Multimodal single-cell and spatial analyses reveal a distinct immune ecosystem in pediatric classic Hodgkin lymphoma Free

Classic Hodgkin lymphoma (CHL) is unique among most malignancies as the malignant Hodgkin and Reed–Sternberg (HRS) cells (0.1-5%) are vastly outnumbered by a heterogeneous population of reactive, non-neoplastic cells within the tumor-microenvironment (TME). CHL exhibits a bimodal age distribution, with peaks in adolescents and young adults (AYAs) aged 15-39 years and older adults (over 50 years). Although a previous bulk gene expression-based study (Johnston et al., Blood 2022) suggested differences in the TME transcriptional profiles between pediatric CHL and adult CHL, the study did not take into account for key factors such as cellular interactions, specific expression features of HRS cells, or the spatial architecture of the TME. A deeper understanding of the age-related TME ecosystem is essential for advancing our knowledge of the unique pathogenesis of pediatric CHL and for developing biomarker-driven targeted therapies. In this study, we aim to elucidate distinct TME ecosystems in pediatric CHL by applying single-cell and spatial technology.
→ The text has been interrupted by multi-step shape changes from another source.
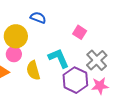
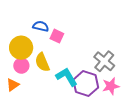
pink square: (80, 32) -> (57, 36), moved
cyan L-shape: (59, 58) -> (67, 77), moved
yellow semicircle: (33, 70) -> (42, 62), moved

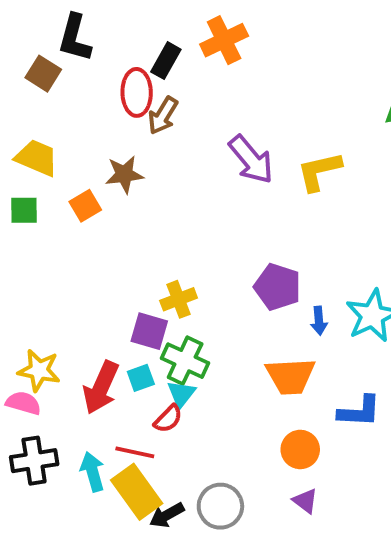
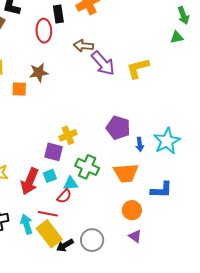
black rectangle: (166, 61) -> (58, 14), turned -36
brown arrow: (163, 116) -> (83, 46), moved, turned 66
orange square: (85, 206) -> (19, 89), turned 35
green cross: (185, 361) -> (87, 167), moved
cyan triangle: (181, 394) -> (71, 183), turned 49

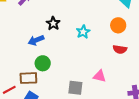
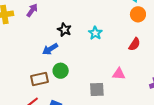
orange circle: (118, 25) -> (138, 14), moved
red semicircle: (120, 49) -> (134, 44), turned -56
brown rectangle: (28, 78) -> (40, 79), moved

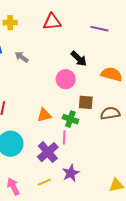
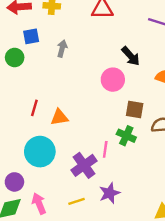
gray arrow: (22, 57) -> (62, 49), turned 64
orange triangle: (44, 115) -> (59, 117), moved
green cross: (70, 119) -> (126, 136), moved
We performed single-nuclei RNA sequencing (snRNA-seq) on formalin-fixed, paraffin-embedded (FFPE) tissue samples from a total of 27 patients, including 11 adult (19-39 years) and 8 pediatric HL patients (10-16 years) with Epstein-Barr virus (EBV)-negative nodular sclerosis HL, as well as 4 adult and 4 pediatric reactive lymph nodes (RLN) serving as normal controls. We merged the expression data from all cells and used the louvain clustering algorithm to identify major cell types and functional cellular subsets and defined each immune cell population based on marker expression. We also performed spatial transcriptomics using the CosMx™ Spatial Molecular Imager with the human 6K discovery panel, applied to tissue microarray (TMA) from 75 pediatric CHL patients (3-18 years) enrolled in the Children's Oncology Group (COG) AHOD0031 trial. We utilized transcriptomic signatures of cell types identified by snRNA-seq to annotate major cell types in CosMx data by a label transfer approach. For each cell type in the TME, we calculated a ‘spatial score’ (Aoki et al., J Clin Oncol 2024), spatial cell enrichment score of a given cell type as the distance to the five nearest neighbor cells, capped at the spatial interaction range (50µm).

We analyzed 119,335 cell transcriptomes after quality control filtering in the snRNA-seq data. Unsupervised clustering revealed 20 phenotypically distinct clusters. When comparing age-related distributions of immune cell phenotypes, CD8⁺ T cells, NK cells, naïve T cells, CD4⁺ T cells and B cells were significantly more predominant in pediatric CHL compared to adult CHL (p < 0.001). In contrast, myeloid cells including monocytes, macrophages, and dendritic cells, were more enriched in adult CHL than in pediatric CHL (p < 0.001). In particular, we identified a subcluster, myeloid-C2, characterized by high CXCL13and CD68expression, which represent the most distinct population in adult CHL.

Among the immune populations enriched in the TME of pediatric CHL, we further investigated the CD8⁺ T cell subsets, as the role of CD8⁺ T cells in CHL remains incompletely understood. We first performed differential gene expression analysis between cells from pediatric and adult CHL samples within the CD8⁺ T cell cluster, identifying CCL5 as the one of the most up-regulated genes in pediatric CHL. We further identified a pediatric HL enriched subcluster, CD8-C2, characterized by high CCL5 and LAG3 expression. The CD8-C2 cluster exhibited high expression of cytotoxicity, IFN response, and exhaustion signatures. Notably, the cell-to-cell communication tool, Cell-Chat, revealed a significant interaction between the CCL5⁺ (CD8-C2) and CCR4(HRS cells) axis (p<0.001). CCR4⁺ HRS cells were significantly more enriched in pediatric CHL compared to adult CHL (p < 0.001).

To validate these findings, we analyzed CosMx data comprising 557,742 cells. By calculating a spatial score, we confirmed that CCR4⁺ HRS cells were significantly more proximal to CCL5⁺ CD8⁺T (CD8-C2) cells (p=0.02), but not to CCL5^- CD8⁺T cells.

Multimodal transcriptional and spatial profiling reveals a distinct TME in pediatric CHL. We identified the interaction of CCR4⁺ HRS cells with ligand-expressing CCL5⁺ CD8⁺ T cells as a prominent crosstalk axis in pediatric CHL, with potential Iimplications for novel therapeutic approaches.